WASHINGTON — Tremendous trade growth in future years will exacerbate congestion at U.S. seaports unless innovation can keep costs from rising to the point that they endanger market share, experts said during a Transportation Research Board panel here.

With world trade of manufactured goods growing twice as fast as world GDP in recent years, it’s no surprise that congestion has “picked up big time” at U.S. container ports, Walter Kemmsies, chief economist at New York City-based Moffatt and Nichol, said at a Jan. 13 session during TRB’s annual meeting.

“The world wants to trade as long as the cost doesn’t get out of hand,” Kemmsies said. “And right now, I think that the way the structure of freight flows are set up around the world, we’ve got to face the possibility of the cost getting out of hand.”

The good news is that terminal operators are doing a “very, very good job of innovating,” according to Kemmsies.



“The problem we have is that a lot of the investment in improving flows inside the terminals is not matched by investments and innovation outside the terminals,” Kemmsies said. “And therefore, the better the ports work, the worse it is for the other segments of the supply chain.”

Kemmsies said that over the next five to 10 years, economists expect continued growth in U.S. exports.

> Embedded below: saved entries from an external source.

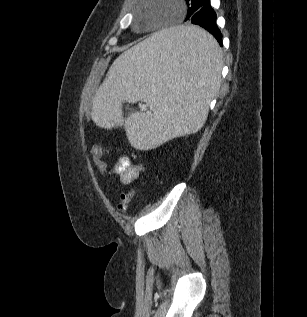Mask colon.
Listing matches in <instances>:
<instances>
[{
	"label": "colon",
	"instance_id": "5ec220e1",
	"mask_svg": "<svg viewBox=\"0 0 307 317\" xmlns=\"http://www.w3.org/2000/svg\"><path fill=\"white\" fill-rule=\"evenodd\" d=\"M106 155V149L101 146H94L92 148V158L96 164V167L100 171V173H104L106 170V164L104 162V157ZM135 195L134 190L127 191L123 193L120 197V201L117 205V209L119 212H126L129 204L131 203L133 197Z\"/></svg>",
	"mask_w": 307,
	"mask_h": 317
}]
</instances>
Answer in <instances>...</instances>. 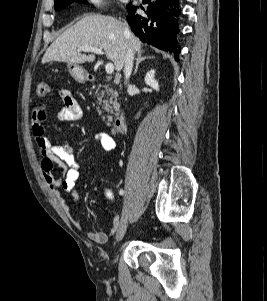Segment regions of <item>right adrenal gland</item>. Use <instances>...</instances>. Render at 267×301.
Here are the masks:
<instances>
[{"instance_id":"1","label":"right adrenal gland","mask_w":267,"mask_h":301,"mask_svg":"<svg viewBox=\"0 0 267 301\" xmlns=\"http://www.w3.org/2000/svg\"><path fill=\"white\" fill-rule=\"evenodd\" d=\"M155 57L154 56H148V55H143V52H138L137 53V59H136V67H135V70H134V73L133 74H136L137 71H138V67H139V64L145 60H150V59H154Z\"/></svg>"}]
</instances>
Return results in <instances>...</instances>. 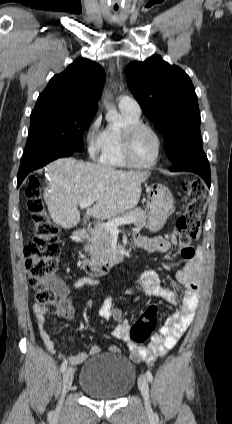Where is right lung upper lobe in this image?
Masks as SVG:
<instances>
[{
    "mask_svg": "<svg viewBox=\"0 0 232 424\" xmlns=\"http://www.w3.org/2000/svg\"><path fill=\"white\" fill-rule=\"evenodd\" d=\"M104 82L105 73L99 64L78 59L66 71L51 78L35 109L77 107L96 114Z\"/></svg>",
    "mask_w": 232,
    "mask_h": 424,
    "instance_id": "cb5924a9",
    "label": "right lung upper lobe"
}]
</instances>
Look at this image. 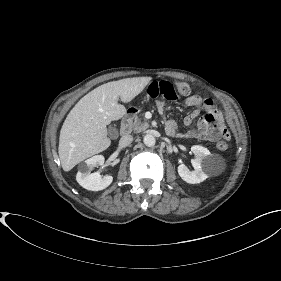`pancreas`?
<instances>
[{
  "instance_id": "cf45deb5",
  "label": "pancreas",
  "mask_w": 281,
  "mask_h": 281,
  "mask_svg": "<svg viewBox=\"0 0 281 281\" xmlns=\"http://www.w3.org/2000/svg\"><path fill=\"white\" fill-rule=\"evenodd\" d=\"M128 130L136 133L142 132L149 127L148 121L142 117V115L136 116L130 119L127 123Z\"/></svg>"
}]
</instances>
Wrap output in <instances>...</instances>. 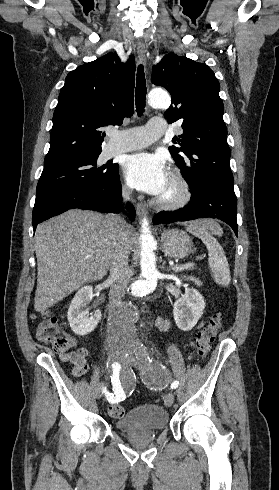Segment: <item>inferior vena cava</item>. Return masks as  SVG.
<instances>
[{
    "label": "inferior vena cava",
    "mask_w": 279,
    "mask_h": 490,
    "mask_svg": "<svg viewBox=\"0 0 279 490\" xmlns=\"http://www.w3.org/2000/svg\"><path fill=\"white\" fill-rule=\"evenodd\" d=\"M130 194V190H125V188H123V202H128ZM109 224H111V226H116V228H121V230H118V234H120L122 238V242L117 244V254L114 256L113 262H111V266L109 268L110 276L108 278V282L110 284V292L108 294V316H112L113 312H117V308H120L121 300L125 296V290L131 276L128 264V252H125L124 248L126 240H128L127 236L130 234V232H126V230H124L127 224L125 220H122V218H120V216H116V214H111V216H109Z\"/></svg>",
    "instance_id": "1"
}]
</instances>
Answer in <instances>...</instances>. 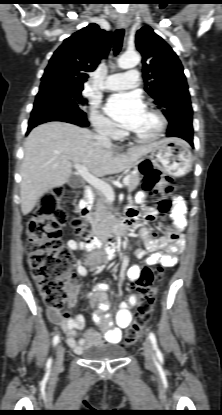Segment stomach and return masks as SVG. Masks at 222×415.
<instances>
[{"instance_id": "1", "label": "stomach", "mask_w": 222, "mask_h": 415, "mask_svg": "<svg viewBox=\"0 0 222 415\" xmlns=\"http://www.w3.org/2000/svg\"><path fill=\"white\" fill-rule=\"evenodd\" d=\"M147 158L155 167L174 177L186 175L193 164L189 145L177 138L158 141Z\"/></svg>"}]
</instances>
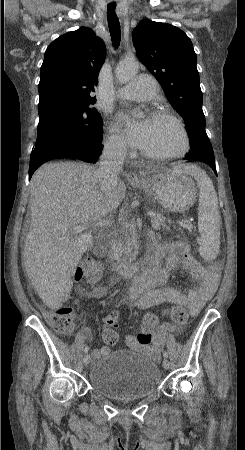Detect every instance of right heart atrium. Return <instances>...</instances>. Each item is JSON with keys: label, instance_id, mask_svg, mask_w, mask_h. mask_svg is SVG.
Here are the masks:
<instances>
[{"label": "right heart atrium", "instance_id": "right-heart-atrium-1", "mask_svg": "<svg viewBox=\"0 0 245 450\" xmlns=\"http://www.w3.org/2000/svg\"><path fill=\"white\" fill-rule=\"evenodd\" d=\"M107 148L116 153L122 154L126 150V143L119 135L111 133L106 141Z\"/></svg>", "mask_w": 245, "mask_h": 450}]
</instances>
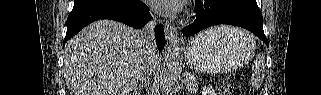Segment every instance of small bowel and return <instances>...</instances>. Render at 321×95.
Masks as SVG:
<instances>
[{
    "label": "small bowel",
    "mask_w": 321,
    "mask_h": 95,
    "mask_svg": "<svg viewBox=\"0 0 321 95\" xmlns=\"http://www.w3.org/2000/svg\"><path fill=\"white\" fill-rule=\"evenodd\" d=\"M205 94H207V95H212L213 94V92L210 90V89H206L205 90Z\"/></svg>",
    "instance_id": "obj_1"
}]
</instances>
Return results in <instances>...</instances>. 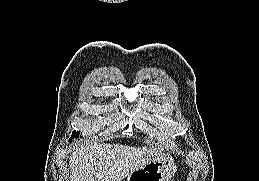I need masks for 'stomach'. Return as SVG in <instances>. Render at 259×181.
Instances as JSON below:
<instances>
[{"instance_id":"0dacf381","label":"stomach","mask_w":259,"mask_h":181,"mask_svg":"<svg viewBox=\"0 0 259 181\" xmlns=\"http://www.w3.org/2000/svg\"><path fill=\"white\" fill-rule=\"evenodd\" d=\"M175 164L168 155H160L127 176V181H170Z\"/></svg>"}]
</instances>
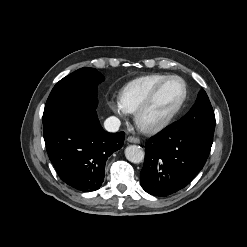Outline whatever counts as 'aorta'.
<instances>
[{"instance_id": "aorta-1", "label": "aorta", "mask_w": 247, "mask_h": 247, "mask_svg": "<svg viewBox=\"0 0 247 247\" xmlns=\"http://www.w3.org/2000/svg\"><path fill=\"white\" fill-rule=\"evenodd\" d=\"M127 160L132 163H141L144 160V152L140 146L130 145L125 149Z\"/></svg>"}]
</instances>
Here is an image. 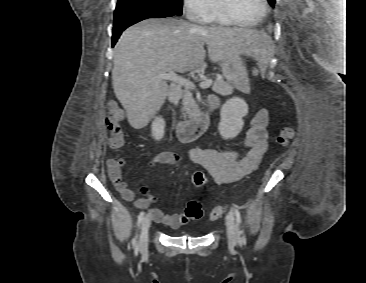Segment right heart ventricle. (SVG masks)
<instances>
[{"label":"right heart ventricle","mask_w":366,"mask_h":283,"mask_svg":"<svg viewBox=\"0 0 366 283\" xmlns=\"http://www.w3.org/2000/svg\"><path fill=\"white\" fill-rule=\"evenodd\" d=\"M203 22L210 23V24H216L219 26H232L233 23L225 19L217 10L215 5V0H211L210 2V8L207 12L206 16L203 18Z\"/></svg>","instance_id":"1"}]
</instances>
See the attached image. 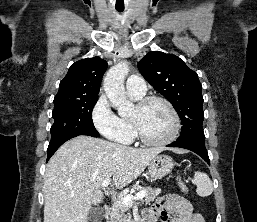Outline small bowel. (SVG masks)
I'll return each instance as SVG.
<instances>
[{"instance_id": "small-bowel-1", "label": "small bowel", "mask_w": 257, "mask_h": 222, "mask_svg": "<svg viewBox=\"0 0 257 222\" xmlns=\"http://www.w3.org/2000/svg\"><path fill=\"white\" fill-rule=\"evenodd\" d=\"M144 222H205L203 217L193 212L190 202L179 195L160 197L144 212Z\"/></svg>"}]
</instances>
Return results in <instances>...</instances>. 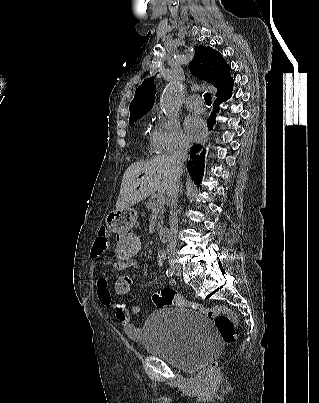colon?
<instances>
[{"mask_svg":"<svg viewBox=\"0 0 319 403\" xmlns=\"http://www.w3.org/2000/svg\"><path fill=\"white\" fill-rule=\"evenodd\" d=\"M111 229V228H109ZM143 253L142 234H116L114 245L115 268H137V254ZM130 270H115L114 281L110 282L113 291L123 300L124 304L132 303V287L129 286ZM153 302L159 308L177 306L180 308H190L204 314L214 321L215 328L222 341L227 345H232L236 341V314L225 306L205 307L196 302L185 300L172 288H164L153 295ZM216 362L210 364L209 369L214 370Z\"/></svg>","mask_w":319,"mask_h":403,"instance_id":"5ec220e1","label":"colon"}]
</instances>
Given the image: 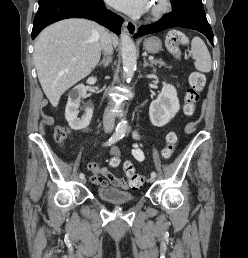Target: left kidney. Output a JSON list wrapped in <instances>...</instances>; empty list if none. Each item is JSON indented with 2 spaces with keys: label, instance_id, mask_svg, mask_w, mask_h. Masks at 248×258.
<instances>
[{
  "label": "left kidney",
  "instance_id": "obj_1",
  "mask_svg": "<svg viewBox=\"0 0 248 258\" xmlns=\"http://www.w3.org/2000/svg\"><path fill=\"white\" fill-rule=\"evenodd\" d=\"M179 109L180 104L175 87L166 84L158 97L150 104V121L156 127H163L175 117Z\"/></svg>",
  "mask_w": 248,
  "mask_h": 258
}]
</instances>
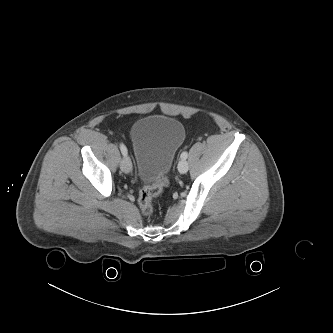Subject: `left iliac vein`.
I'll return each mask as SVG.
<instances>
[{"mask_svg":"<svg viewBox=\"0 0 333 333\" xmlns=\"http://www.w3.org/2000/svg\"><path fill=\"white\" fill-rule=\"evenodd\" d=\"M189 169L188 162L186 160H181L178 164V171L181 174H185Z\"/></svg>","mask_w":333,"mask_h":333,"instance_id":"1","label":"left iliac vein"}]
</instances>
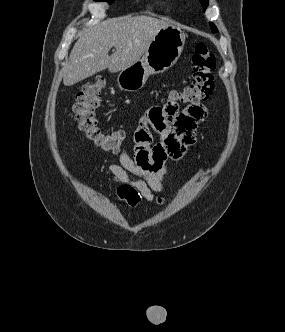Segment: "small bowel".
<instances>
[{
    "instance_id": "1",
    "label": "small bowel",
    "mask_w": 285,
    "mask_h": 332,
    "mask_svg": "<svg viewBox=\"0 0 285 332\" xmlns=\"http://www.w3.org/2000/svg\"><path fill=\"white\" fill-rule=\"evenodd\" d=\"M207 117L201 104L183 110L174 96H163V106H147V112L136 127L134 155L119 150V162L109 165L113 181L118 184L116 196L131 207L142 200L159 202L156 194L164 192L168 158H180L195 143L197 125ZM160 141L153 143V134Z\"/></svg>"
}]
</instances>
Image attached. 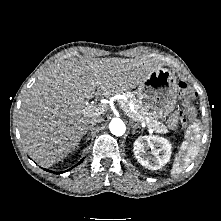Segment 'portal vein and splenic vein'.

“For the last few decades, we’ve gotten used to bringing boxes full of goods from other countries into the U.S., dumping the goods out and sending the boxes back empty,” Kemmsies said.

But now that U.S. exports have picked up and have potential to continue to grow, “empty container repositioning is going to be the big logistics nightmare of the next decade.”

While the ports of Los Angeles and Long Beach, the nation’s largest complex, already are wrestling with congestion, chassis and empty-container management, things could get tougher as the volume of containers doubles over the next 25 years, according to panelist Mark Jensen, a principal in Cambridge Systematics Inc.

“Already it’s caused diversion, but eventually it’s going to cost market share in California if these problems cannot be solved,” Jensen said.